Spanberger announces additional round of Economic Injury Disaster Loans, grants

Abigail SpanbergerRep. Abigail Spanberger today announced that the SBA has reopened the Economic Injury Disaster Loan program for all 10 counties in Virginia’s Seventh District.

Central Virginians are encouraged to apply online at covid19relief.sba.gov/#. Applicants should direct questions to the SBA disaster assistance customer service center at (800) 659-2955 or email disastercustomerservice@sba.gov or call the SBA’s Richmond District Office at (804) 771-2400.

“Although restrictions are gradually being lifted, the economic anxiety for small business owners is far from over. Restaurant owners, retail proprietors, gig workers, and independent contractors are making difficult decisions about how best to protect their employees and customers from COVID-19 while also reengaging their local economy. Unfortunately, the precautions that grant peace of mind to potential patrons often represent a costly investment on the part of business owners at a time when margins are tighter than ever before,” said Spanberger.

“The SBA’s decision to reopen the EIDL program is welcome news for our small business owners, and I encourage all who need assistance after three months of closures to take advantage of this opportunity.

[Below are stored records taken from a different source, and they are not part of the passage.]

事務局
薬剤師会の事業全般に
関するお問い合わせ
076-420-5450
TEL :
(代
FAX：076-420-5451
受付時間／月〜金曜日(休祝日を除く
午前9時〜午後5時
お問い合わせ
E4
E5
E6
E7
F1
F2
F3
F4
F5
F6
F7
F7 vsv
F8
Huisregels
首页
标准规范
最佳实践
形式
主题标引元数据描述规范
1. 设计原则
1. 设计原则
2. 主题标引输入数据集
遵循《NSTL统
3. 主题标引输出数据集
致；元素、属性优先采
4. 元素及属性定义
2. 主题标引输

The same entrepreneurs who are eligible for EIDL are the neighbors who form the backbone of Virginia’s economy, and I’ll continue fighting to make sure that business owners have the information and flexibility they need to weather COVID-19 and the subsequent economic crisis.”

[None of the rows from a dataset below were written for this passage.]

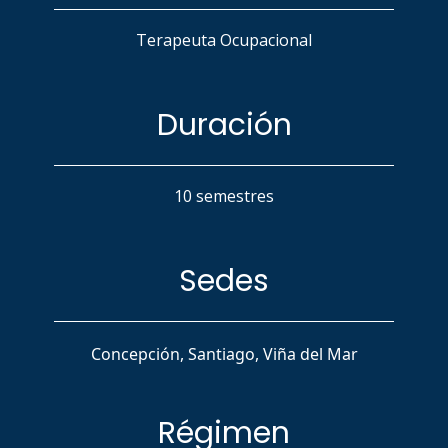
Terapeuta Ocupacional
Duración
10 semestres
Sedes
Concepción, Santiago, Viña del Mar
Régimen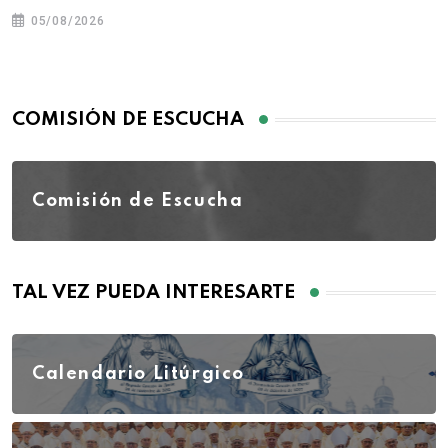
05/08/2026
COMISIÓN DE ESCUCHA
Comisión de Escucha
TAL VEZ PUEDA INTERESARTE
Calendario Litúrgico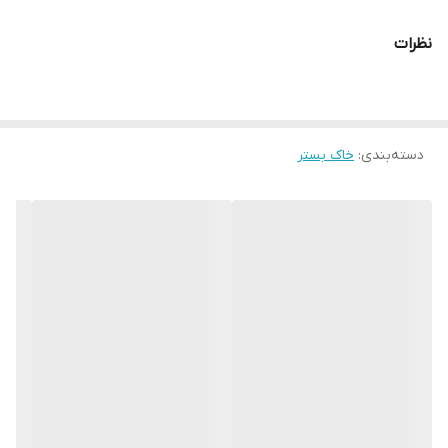
نظرات
دسته‌بندی
:
خاک بستر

The application process is open to independent contractors, gig workers, freelancers, sole proprietorships, farmers and other agribusiness owners, and small businesses with fewer than 500 employees.

The eligibility requirements for independent contractors have been expanded since the last round of assistance.

EIDL loans and grants have been made available once again to every county in the Commonwealth of Virginia. Loans may be used to pay fixed debts, payroll, accounts payable, or other expenses that businesses are unable to meet due to the pandemic.

Loans are offered with favorable terms, repayable in up to 30 years – grants do not have to be repaid.